A few brave souls were walking in the rain on the platform trail along Soda Lake, but the small parking area had so many ruts and mud puddles that we decided to avoid that too, so as not to get stuck. Instead, I sullenly drove back north to California 58, even though hate retreating and heading east. Our mood quickly improved along this spectacular, winding road through what looked like the green, tree-lined Shire from the Lord of the Rings.

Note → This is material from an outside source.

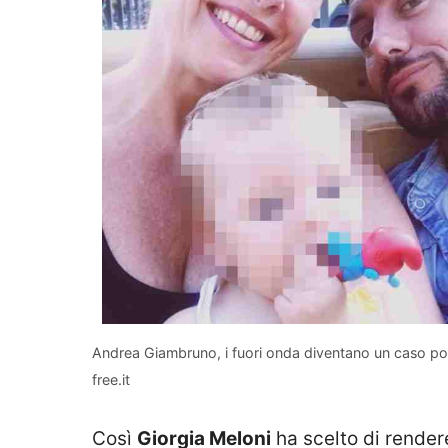
Andrea Giambruno, i fuori onda diventano un caso poli
free.it
Così
Giorgia Meloni
ha scelto di rendere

After our beautiful drive south on 58, we turned west on California 33 near McKittrick, and within a few miles we entered a hellish landscape of swinging oil pumps and acres of power poles and wires between Derby Acres and Taft. Our destination was New Cuyama for a late lunch and early dinner at the Cuyama Buckhorn Restaurant on California 166, which runs along the western edge of the Carrizo Plain. I highly recommend this restaurant, which despite its small-town location has a sophisticated and upscale bar, wine list and menu (the smoked oyster mushroom tacos with tender blue corn tortillas, made in-house, are to die for. to die for), along with a remodeled hotel.
And when we finished, the clouds were parting, thankfully, because our final stretch took us west through the Los Padres National Forest on California 33, a scenic but winding road where previous rain had washed out several places, so we had We have to stop frequently to wait for a green light to travel in single lanes. The going was beautiful but slow and a little eerie as day turned into night.